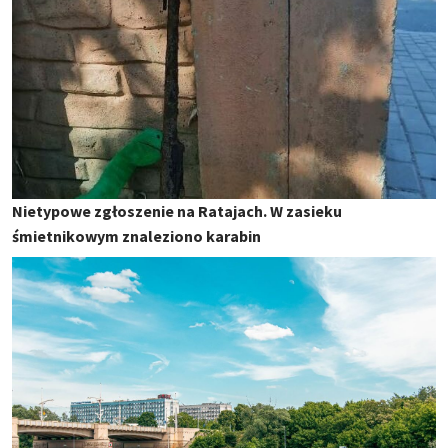
Nietypowe zgłoszenie na Ratajach. W zasieku
śmietnikowym znaleziono karabin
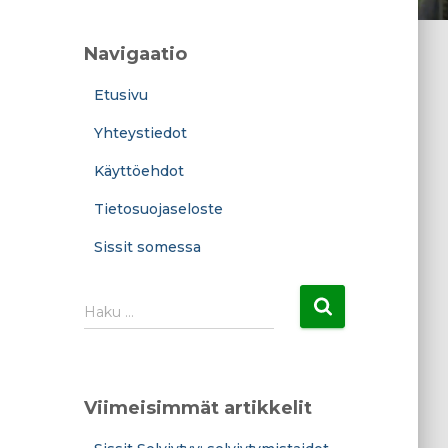
Navigaatio
Etusivu
Yhteystiedot
Käyttöehdot
Tietosuojaseloste
Sissit somessa
H
Haku …
a
k
u
:
Viimeisimmät artikkelit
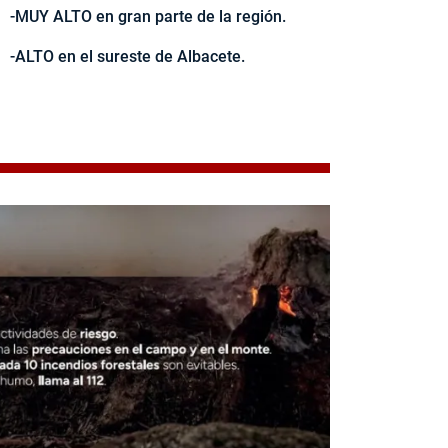
-MUY ALTO en gran parte de la región.
-ALTO en el sureste de Albacete.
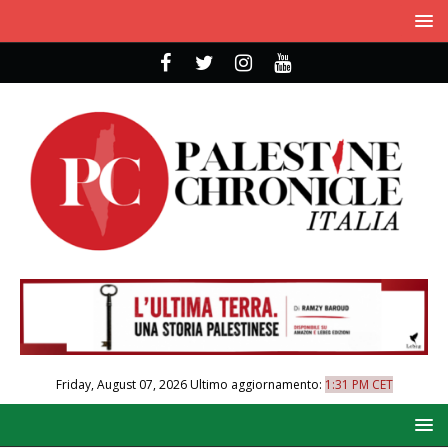
Friday, August 07, 2026
Ultimo aggiornamento:
1:31 PM CET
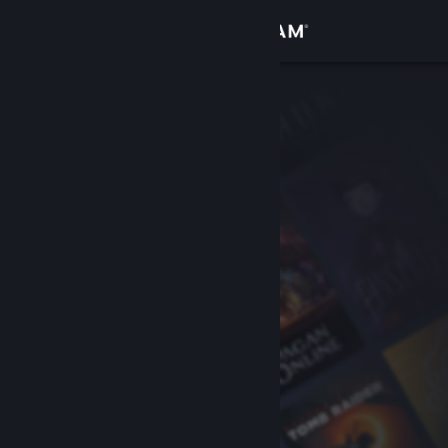
Bejelentkezés
Áruház
Közösség
Névjegy
Támogatás
Nyelvváltás
A Steam mobilalkalmazás beszerzése
Asztali weboldalra váltás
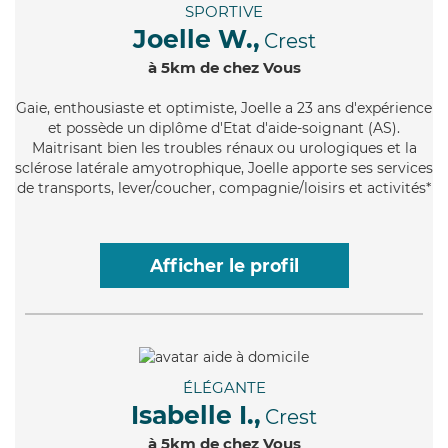
SPORTIVE
Joelle W.,
Crest
à 5km de chez Vous
Gaie
, enthousiaste et optimiste, Joelle a 23 ans d'expérience
et possède un diplôme d'Etat d'aide-soignant (AS).
Maitrisant bien les troubles rénaux ou urologiques et la
sclérose latérale amyotrophique, Joelle apporte ses services
de transports, lever/coucher, compagnie/loisirs et activités*
Afficher le profil
ÉLÉGANTE
Isabelle I.,
Crest
à 5km de chez Vous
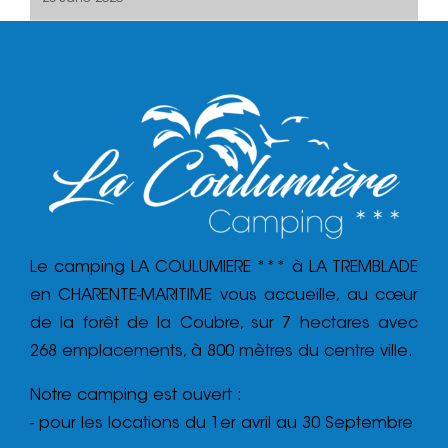
Le camping LA COULUMIERE *** à LA TREMBLADE
en CHARENTE-MARITIME vous accueille, au cœur
de la forêt de la Coubre, sur 7 hectares avec
268 emplacements, à 800 mètres du centre ville.
Notre camping est ouvert :
- pour les locations du 1er avril au 30 Septembre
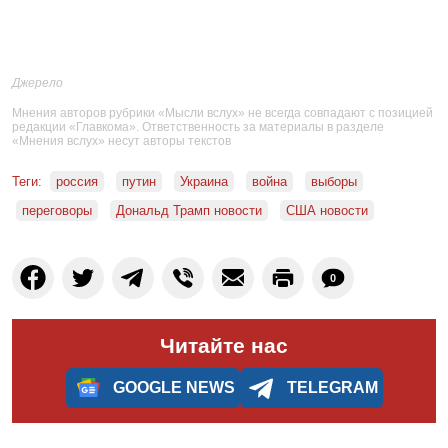
Джерело
Мнения авторов рубрики «Мысли вслух» не всегда совпадают с позицией
редакции «Главкома». Ответственность за материалы в разделе
«Мнения вслух» несут авторы текстов
Теги:
россия
путин
Украина
война
выборы
переговоры
Дональд Трамп новости
США новости
0
Читайте нас
GOOGLE NEWS
TELEGRAM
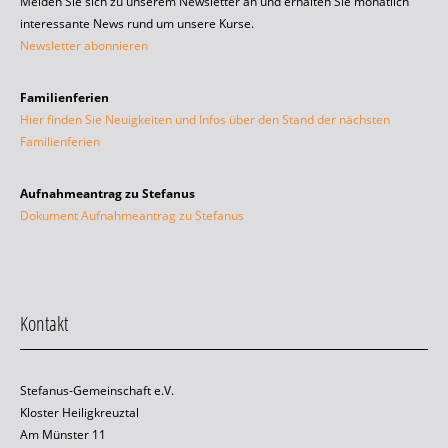
Melden Sie sich zu unserem Newsletter an und erhalten Sie monatlich
interessante News rund um unsere Kurse.
Newsletter abonnieren
Familienferien
Hier finden Sie Neuigkeiten und Infos über den Stand der nächsten
Familienferien
Aufnahmeantrag zu Stefanus
Dokument Aufnahmeantrag zu Stefanus
Kontakt
Stefanus-Gemeinschaft e.V.
Kloster Heiligkreuztal
Am Münster 11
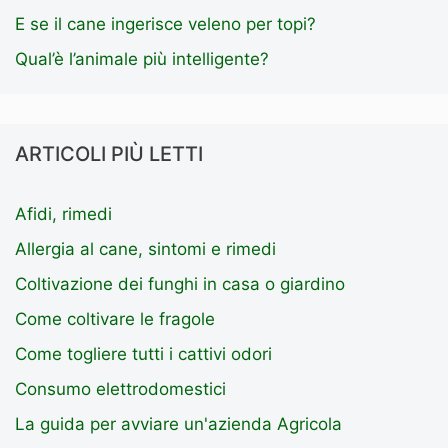
E se il cane ingerisce veleno per topi?
Qual’è l’animale più intelligente?
ARTICOLI PIÙ LETTI
Afidi, rimedi
Allergia al cane, sintomi e rimedi
Coltivazione dei funghi in casa o giardino
Come coltivare le fragole
Come togliere tutti i cattivi odori
Consumo elettrodomestici
La guida per avviare un'azienda Agricola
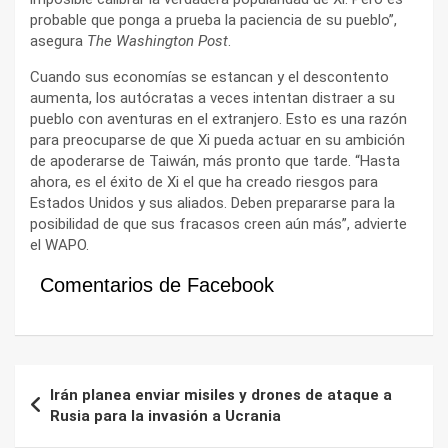
probable que ponga a prueba la paciencia de su pueblo”,
asegura
The Washington Post
.
Cuando sus economías se estancan y el descontento
aumenta, los autócratas a veces intentan distraer a su
pueblo con aventuras en el extranjero. Esto es una razón
para preocuparse de que Xi pueda actuar en su ambición
de apoderarse de Taiwán, más pronto que tarde. “Hasta
ahora, es el éxito de Xi el que ha creado riesgos para
Estados Unidos y sus aliados. Deben prepararse para la
posibilidad de que sus fracasos creen aún más”, advierte
el WAPO.
Comentarios de Facebook
Navegación
Irán planea enviar misiles y drones de ataque a
de
Rusia para la invasión a Ucrania
entradas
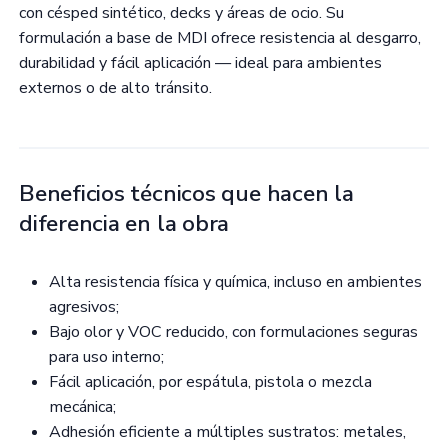
con césped sintético, decks y áreas de ocio. Su
formulación a base de MDI ofrece resistencia al desgarro,
durabilidad y fácil aplicación — ideal para ambientes
externos o de alto tránsito.
Beneficios técnicos que hacen la
diferencia en la obra
Alta resistencia física y química, incluso en ambientes
agresivos;
Bajo olor y VOC reducido, con formulaciones seguras
para uso interno;
Fácil aplicación, por espátula, pistola o mezcla
mecánica;
Adhesión eficiente a múltiples sustratos: metales,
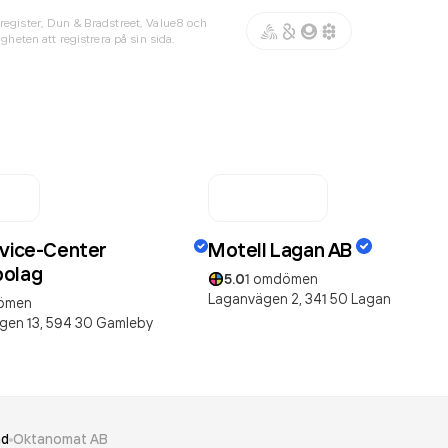
register, Dun & Bradstreet, Value8 och
gheten att registrera på sin sida.
rvice-Center
Motell Lagan AB
bolag
5.0
1
omdömen
Laganvägen 2,
341 50
Lagan
ömen
gen 13,
594 30
Gamleby
nd
Oktanomat AB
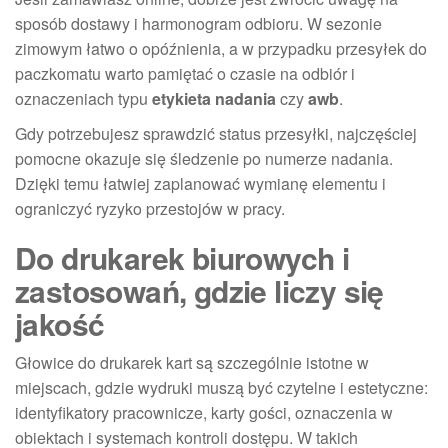
sposób dostawy i harmonogram odbioru. W sezonie
zimowym łatwo o opóźnienia, a w przypadku przesyłek do
paczkomatu warto pamiętać o czasie na odbiór i
oznaczeniach typu
etykieta nadania
czy
awb
.
Gdy potrzebujesz sprawdzić status przesyłki, najczęściej
pomocne okazuje się śledzenie po numerze nadania.
Dzięki temu łatwiej zaplanować wymianę elementu i
ograniczyć ryzyko przestojów w pracy.
Do drukarek biurowych i
zastosowań, gdzie liczy się
jakość
Głowice do drukarek kart są szczególnie istotne w
miejscach, gdzie wydruki muszą być czytelne i estetyczne:
identyfikatory pracownicze, karty gości, oznaczenia w
obiektach i systemach kontroli dostępu. W takich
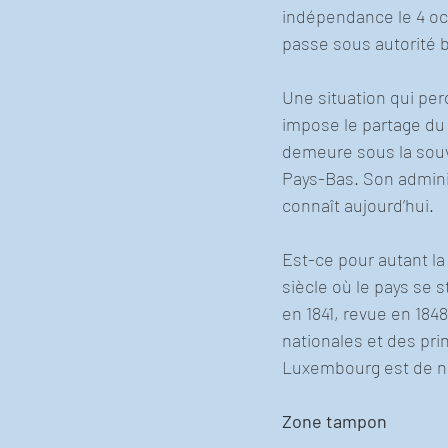
indépendance le 4 oct
passe sous autorité be
Une situation qui perd
impose le partage du
demeure sous la souv
Pays-Bas. Son administ
connaît aujourd’hui.  
Est-ce pour autant la
siècle où le pays se
en 1841, revue en 18
nationales et des pri
Luxembourg est de no
Zone tampon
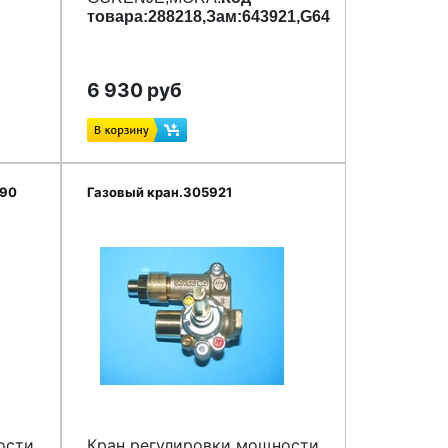
товара:
288218
,Зам:
643921,G643924
6 930 руб
990
Газовый кран.305921
ости
Кран регулировки мощности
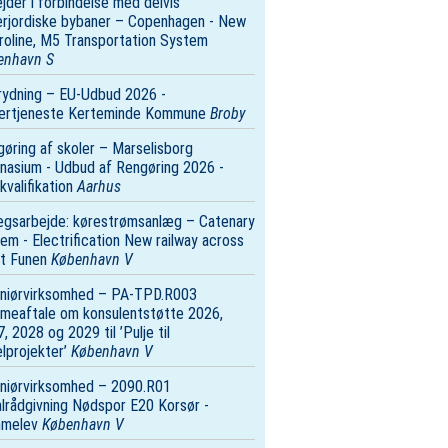
jder i forbindelse med delvis
rjordiske bybaner – Copenhagen - New
oline, M5 Transportation System
enhavn S
rydning – EU-Udbud 2026 -
tertjeneste Kerteminde Kommune
Broby
øring af skoler – Marselisborg
asium - Udbud af Rengøring 2026 -
valifikation
Aarhus
ægsarbejde: kørestrømsanlæg – Catenary
em - Electrification New railway across
t Funen
København V
eniørvirksomhed – PA-TPD.R003
meaftale om konsulentstøtte 2026,
, 2028 og 2029 til ’Pulje til
lprojekter’
København V
niørvirksomhed – 2090.R01
lrådgivning Nødspor E20 Korsør ­
melev
København V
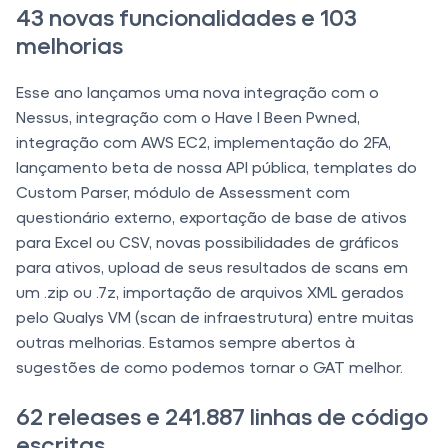
43 novas funcionalidades e 103
melhorias
Esse ano lançamos uma nova integração com o
Nessus, integração com o Have I Been Pwned,
integração com AWS EC2, implementação do 2FA,
lançamento beta de nossa API pública, templates do
Custom Parser, módulo de Assessment com
questionário externo, exportação de base de ativos
para Excel ou CSV, novas possibilidades de gráficos
para ativos, upload de seus resultados de scans em
um .zip ou .7z, importação de arquivos XML gerados
pelo Qualys VM (scan de infraestrutura) entre muitas
outras melhorias. Estamos sempre abertos à
sugestões de como podemos tornar o GAT melhor.
62 releases e 241.887 linhas de código
escritas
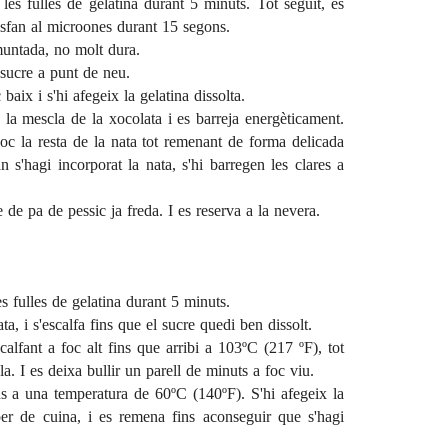
les fulles de gelatina durant 5 minuts. Tot seguit, es
 desfan al microones durant 15 segons.
muntada, no molt dura.
sucre a punt de neu.
baix i s'hi afegeix la gelatina dissolta.
 la mescla de la xocolata i es barreja energèticament.
oc la resta de la nata tot remenant de forma delicada
 s'hagi incorporat la nata, s'hi barregen les clares a
de pa de pessic ja freda. I es reserva a la nevera.
es fulles de gelatina durant 5 minuts.
ata, i s'escalfa fins que el sucre quedi ben dissolt.
calfant a foc alt fins que arribi a 103ºC (217 ºF), tot
 I es deixa bullir un parell de minuts a foc viu.
ins a una temperatura de 60ºC (140ºF). S'hi afegeix la
er de cuina, i es remena fins aconseguir que s'hagi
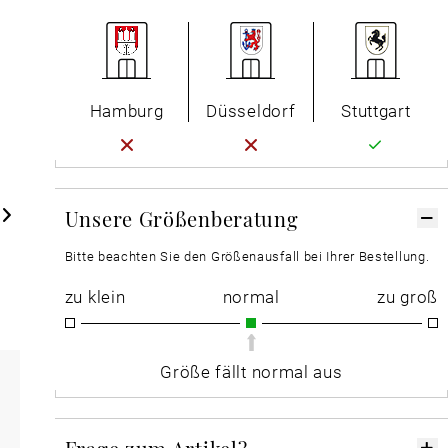
Hamburg
Düsseldorf
Stuttgart
Unsere Größenberatung
Bitte beachten Sie den Größenausfall bei Ihrer Bestellung.
zu klein
normal
zu groß
Größe fällt normal aus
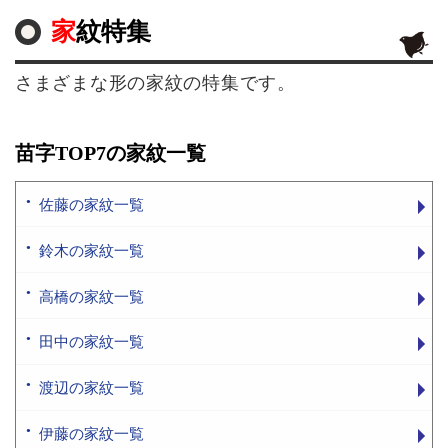
家紋特集
さまざまな形の家紋の特集です。
苗字TOP7の家紋一覧
佐藤の家紋一覧
鈴木の家紋一覧
高橋の家紋一覧
田中の家紋一覧
渡辺の家紋一覧
伊藤の家紋一覧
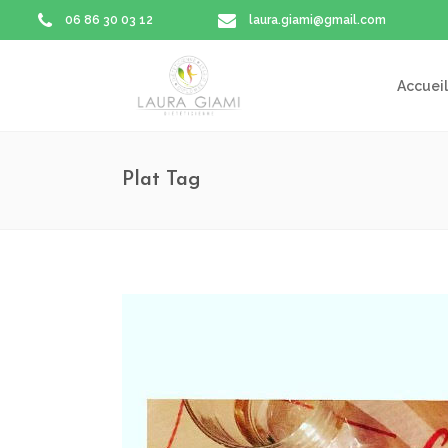
06 86 30 03 12
laura.giami@gmail.com
Accueil
Plat Tag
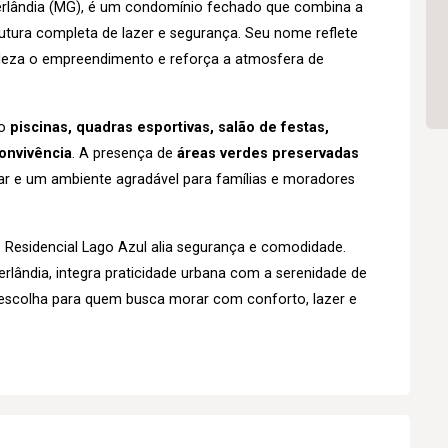
erlândia (MG), é um condomínio fechado que combina a
rutura completa de lazer e segurança. Seu nome reflete
beleza o empreendimento e reforça a atmosfera de
mo
piscinas, quadras esportivas, salão de festas,
onvivência
. A presença de
áreas verdes preservadas
r e um ambiente agradável para famílias e moradores
o Residencial Lago Azul alia segurança e comodidade.
rlândia, integra praticidade urbana com a serenidade de
escolha para quem busca morar com conforto, lazer e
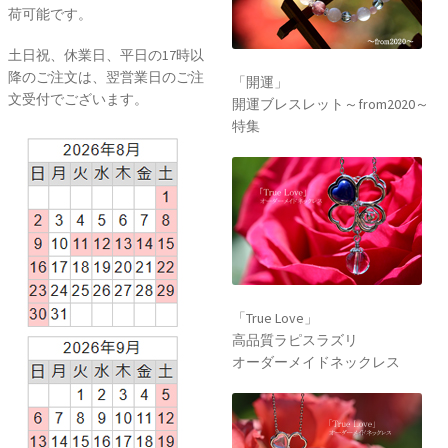
荷可能です。
土日祝、休業日、平日の17時以
降のご注文は、翌営業日のご注
「開運」
文受付でございます。
開運ブレスレット～from2020～
特集
「True Love」
高品質ラピスラズリ
オーダーメイドネックレス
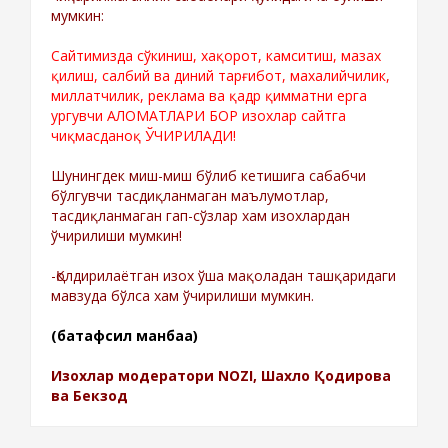
мумкин:
Сайтимизда сўкиниш, хақорот, камситиш, мазах
қилиш, салбий ва диний тарғибот, махалийчилик,
миллатчилик, реклама ва қадр қимматни ерга
ургувчи АЛОМАТЛАРИ БОР изохлар сайтга
чиқмасданоқ ЎЧИРИЛАДИ!
Шунингдек миш-миш бўлиб кетишига сабабчи
бўлгувчи тасдиқланмаган маълумотлар,
тасдиқланмаган гап-сўзлар хам изохлардан
ўчирилиши мумкин!
-Қолдирилаётган изох ўша мақоладан ташқаридаги
мавзуда бўлса хам ўчирилиши мумкин.
(батафсил манбаа)
Изохлар модератори NOZI, Шахло Қодирова
ва Бекзод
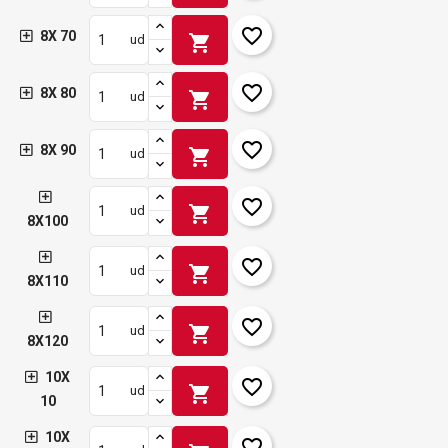
favorite_border
8X 70
shopping_cart
ud
favorite_border
8X 80
shopping_cart
ud
favorite_border
8X 90
shopping_cart
ud
favorite_border
shopping_cart
ud
8X100
favorite_border
shopping_cart
ud
8X110
favorite_border
shopping_cart
ud
8X120
10X
favorite_border
shopping_cart
ud
10
10X
favorite_border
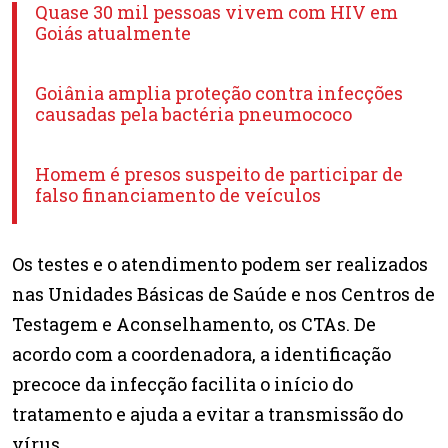
Quase 30 mil pessoas vivem com HIV em
Goiás atualmente
Goiânia amplia proteção contra infecções
causadas pela bactéria pneumococo
Homem é presos suspeito de participar de
falso financiamento de veículos
Os testes e o atendimento podem ser realizados
nas Unidades Básicas de Saúde e nos Centros de
Testagem e Aconselhamento, os CTAs. De
acordo com a coordenadora, a identificação
precoce da infecção facilita o início do
tratamento e ajuda a evitar a transmissão do
vírus.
--------------------------------
▸ What to do
Take every line above that includes "resistencia" and list it.

▸ Task response
formulación a base de MDI ofrece resistencia al desgarro,
Alta resistencia física y química, incluso en ambientes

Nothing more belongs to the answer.